It’s a balmy Friday in April as the sun coats Cary, North Carolina, with warm rays and a golden gleam. On the outdoor patio of The Umstead Hotel and Spa, about 15 minutes from downtown Raleigh, couples sip full-bodied red wine or partake in the afternoon tea service. Inside, sofas and upholstered chaises are positioned strategically between the bar and, two rooms away, a roaring fireplace. A harp is tucked between the chaises, yearning to be strummed.
The calm reverberates throughout the hotel, even toward the back of the interior labyrinth where, in a small banquet room, Umstead bar and lounge manager Kyle Davis stands in a pastel pink button-down shirt, one hand casually tucked into his black pants pocket. On this day he has called 11 of the servers of the Umstead’s bar and lounge here for an important meeting.
It is time for the servers to taste and inquire about the new menu of seasonally driven, specialty cocktails, slated to launch the following week.
“I want everyone to formulate an opinion on the cocktails,” he tells the room.

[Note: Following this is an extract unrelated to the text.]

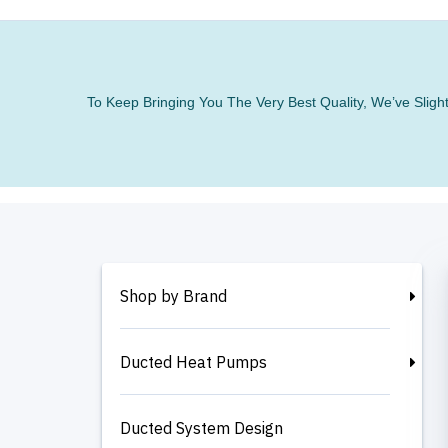
To Keep Bringing You The Very Best Quality, We’ve Slig
Shop by Brand
Ducted Heat Pumps
Ducted System Design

Seasonally inspired drinks are advantageous to offer, as consumers seek flavors that mirror the weather and produce they’re buying: ripe fruit in the warm months, cinnamon and warm spices in colder weather. Seasonal cocktail ingredients and garnishes can even be a selling point for bars—highlighting a vegetable garnish that was grown on a local farm, for example, or coordinating the cocktails with the rollout of a new food menu.
Seasonal cocktails encourage guests to drink outside of the box, Davis says—even if a seasonally inspired beverage is something that has never crossed their minds. “A guest may not necessarily say to the bartender, ‘Hey, do you have any drinks with papaya in it?’” he explains. “Most people order cocktails they’re comfortable with. So, by adding seasonal ingredients or having seasonally driven cocktails, it allows the guest to experience something different than their ordinary beverage.”
Cocktails That Sell Themselves
The basics of seasonal cocktails are as follows: Spring and summer bases are light-colored spirits, such as vodka, gin, and rum. Autumn and winter call for the amber-hued spirits, such as whiskey, dark rums, cordials, and spiced liqueurs. Fresh-squeezed juices are a smart accessory in warmer months and spices set the mood in winter, though bartenders should be careful not to overstep an ingredient’s seasonal appeal.
“Typically any sort of spice, like cinnamon, nutmeg, or clove, can be used in the fall or winter,” Davis says. “But I think if those spices were on a spring menu, a guest would hesitate a bit. Obvious seasonal ingredients, when they are used out of season—a guest may call you out on that.”
The greatest challenge for a bar dedicated to seasonal ingredients is, ironically, a lack of seasonal ingredients. Operators must wait for an ingredient to pop out of the ground, whether it’s a flower garnish or key component, so they can experiment with it—and this results in less time to conjure up and test recipe ideas before a scheduled menu rollout.